**Assignment**
Begin at the line below that has "Marketing Digital, Direction" and stop after the line that has "Отечественной войне 1941". Please restate only those lines, word for word.

Transcribed page contents:

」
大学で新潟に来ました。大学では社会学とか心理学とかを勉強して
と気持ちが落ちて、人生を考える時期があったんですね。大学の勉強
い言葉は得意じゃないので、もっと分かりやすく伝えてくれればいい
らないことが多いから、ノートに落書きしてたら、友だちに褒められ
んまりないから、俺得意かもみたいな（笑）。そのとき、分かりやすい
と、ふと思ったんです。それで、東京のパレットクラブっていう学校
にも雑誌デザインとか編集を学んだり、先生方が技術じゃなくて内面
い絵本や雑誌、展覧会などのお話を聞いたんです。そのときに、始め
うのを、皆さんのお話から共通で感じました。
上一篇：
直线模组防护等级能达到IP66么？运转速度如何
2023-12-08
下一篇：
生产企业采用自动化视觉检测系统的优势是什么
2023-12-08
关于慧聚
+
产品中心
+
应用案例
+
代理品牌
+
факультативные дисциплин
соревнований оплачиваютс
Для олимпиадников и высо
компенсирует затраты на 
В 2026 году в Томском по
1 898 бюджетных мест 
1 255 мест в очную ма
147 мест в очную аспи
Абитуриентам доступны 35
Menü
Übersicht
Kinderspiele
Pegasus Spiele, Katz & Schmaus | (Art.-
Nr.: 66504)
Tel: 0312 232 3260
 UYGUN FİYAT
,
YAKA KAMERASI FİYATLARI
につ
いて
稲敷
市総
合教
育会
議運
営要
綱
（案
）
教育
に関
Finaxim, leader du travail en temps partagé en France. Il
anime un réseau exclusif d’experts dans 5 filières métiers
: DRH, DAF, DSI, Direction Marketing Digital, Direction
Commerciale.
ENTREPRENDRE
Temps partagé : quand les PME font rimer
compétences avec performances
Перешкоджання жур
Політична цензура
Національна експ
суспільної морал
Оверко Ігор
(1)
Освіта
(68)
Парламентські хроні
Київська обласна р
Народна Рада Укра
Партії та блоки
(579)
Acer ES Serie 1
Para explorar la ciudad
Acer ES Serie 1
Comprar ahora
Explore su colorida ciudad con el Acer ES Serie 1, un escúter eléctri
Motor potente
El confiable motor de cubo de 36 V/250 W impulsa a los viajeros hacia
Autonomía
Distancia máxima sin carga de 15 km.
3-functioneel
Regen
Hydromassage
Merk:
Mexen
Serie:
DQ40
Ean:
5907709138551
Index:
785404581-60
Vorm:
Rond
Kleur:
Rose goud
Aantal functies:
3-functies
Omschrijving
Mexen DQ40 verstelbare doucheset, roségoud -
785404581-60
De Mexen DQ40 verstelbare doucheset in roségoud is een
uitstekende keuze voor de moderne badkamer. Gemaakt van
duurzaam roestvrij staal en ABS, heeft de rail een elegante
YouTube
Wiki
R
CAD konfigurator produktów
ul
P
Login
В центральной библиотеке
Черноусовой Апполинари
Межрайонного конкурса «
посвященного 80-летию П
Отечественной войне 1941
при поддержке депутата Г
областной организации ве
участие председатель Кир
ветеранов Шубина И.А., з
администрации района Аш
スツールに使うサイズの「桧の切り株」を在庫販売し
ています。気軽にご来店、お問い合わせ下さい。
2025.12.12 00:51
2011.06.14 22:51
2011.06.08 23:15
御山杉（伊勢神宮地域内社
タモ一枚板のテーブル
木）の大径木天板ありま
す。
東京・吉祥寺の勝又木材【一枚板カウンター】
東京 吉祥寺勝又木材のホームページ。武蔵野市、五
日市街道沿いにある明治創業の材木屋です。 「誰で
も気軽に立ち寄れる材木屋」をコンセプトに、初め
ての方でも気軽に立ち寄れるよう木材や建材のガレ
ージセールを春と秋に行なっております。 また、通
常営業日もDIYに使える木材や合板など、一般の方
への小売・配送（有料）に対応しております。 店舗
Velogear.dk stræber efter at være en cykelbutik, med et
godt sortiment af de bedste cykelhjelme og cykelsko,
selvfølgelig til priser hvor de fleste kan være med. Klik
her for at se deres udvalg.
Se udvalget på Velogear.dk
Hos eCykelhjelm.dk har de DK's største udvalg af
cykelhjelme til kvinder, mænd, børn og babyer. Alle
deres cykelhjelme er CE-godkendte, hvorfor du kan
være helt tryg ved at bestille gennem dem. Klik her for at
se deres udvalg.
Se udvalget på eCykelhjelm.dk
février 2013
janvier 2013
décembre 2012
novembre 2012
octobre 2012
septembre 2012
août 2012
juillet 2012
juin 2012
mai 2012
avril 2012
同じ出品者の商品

**Answer below**
: DRH, DAF, DSI, Direction Marketing Digital, Direction
Commerciale.
ENTREPRENDRE
Temps partagé : quand les PME font rimer
compétences avec performances
Перешкоджання жур
Політична цензура
Національна експ
суспільної морал
Оверко Ігор
(1)
Освіта
(68)
Парламентські хроні
Київська обласна р
Народна Рада Укра
Партії та блоки
(579)
Acer ES Serie 1
Para explorar la ciudad
Acer ES Serie 1
Comprar ahora
Explore su colorida ciudad con el Acer ES Serie 1, un escúter eléctri
Motor potente
El confiable motor de cubo de 36 V/250 W impulsa a los viajeros hacia
Autonomía
Distancia máxima sin carga de 15 km.
3-functioneel
Regen
Hydromassage
Merk:
Mexen
Serie:
DQ40
Ean:
5907709138551
Index:
785404581-60
Vorm:
Rond
Kleur:
Rose goud
Aantal functies:
3-functies
Omschrijving
Mexen DQ40 verstelbare doucheset, roségoud -
785404581-60
De Mexen DQ40 verstelbare doucheset in roségoud is een
uitstekende keuze voor de moderne badkamer. Gemaakt van
duurzaam roestvrij staal en ABS, heeft de rail een elegante
YouTube
Wiki
R
CAD konfigurator produktów
ul
P
Login
В центральной библиотеке
Черноусовой Апполинари
Межрайонного конкурса «
посвященного 80-летию П
Отечественной войне 1941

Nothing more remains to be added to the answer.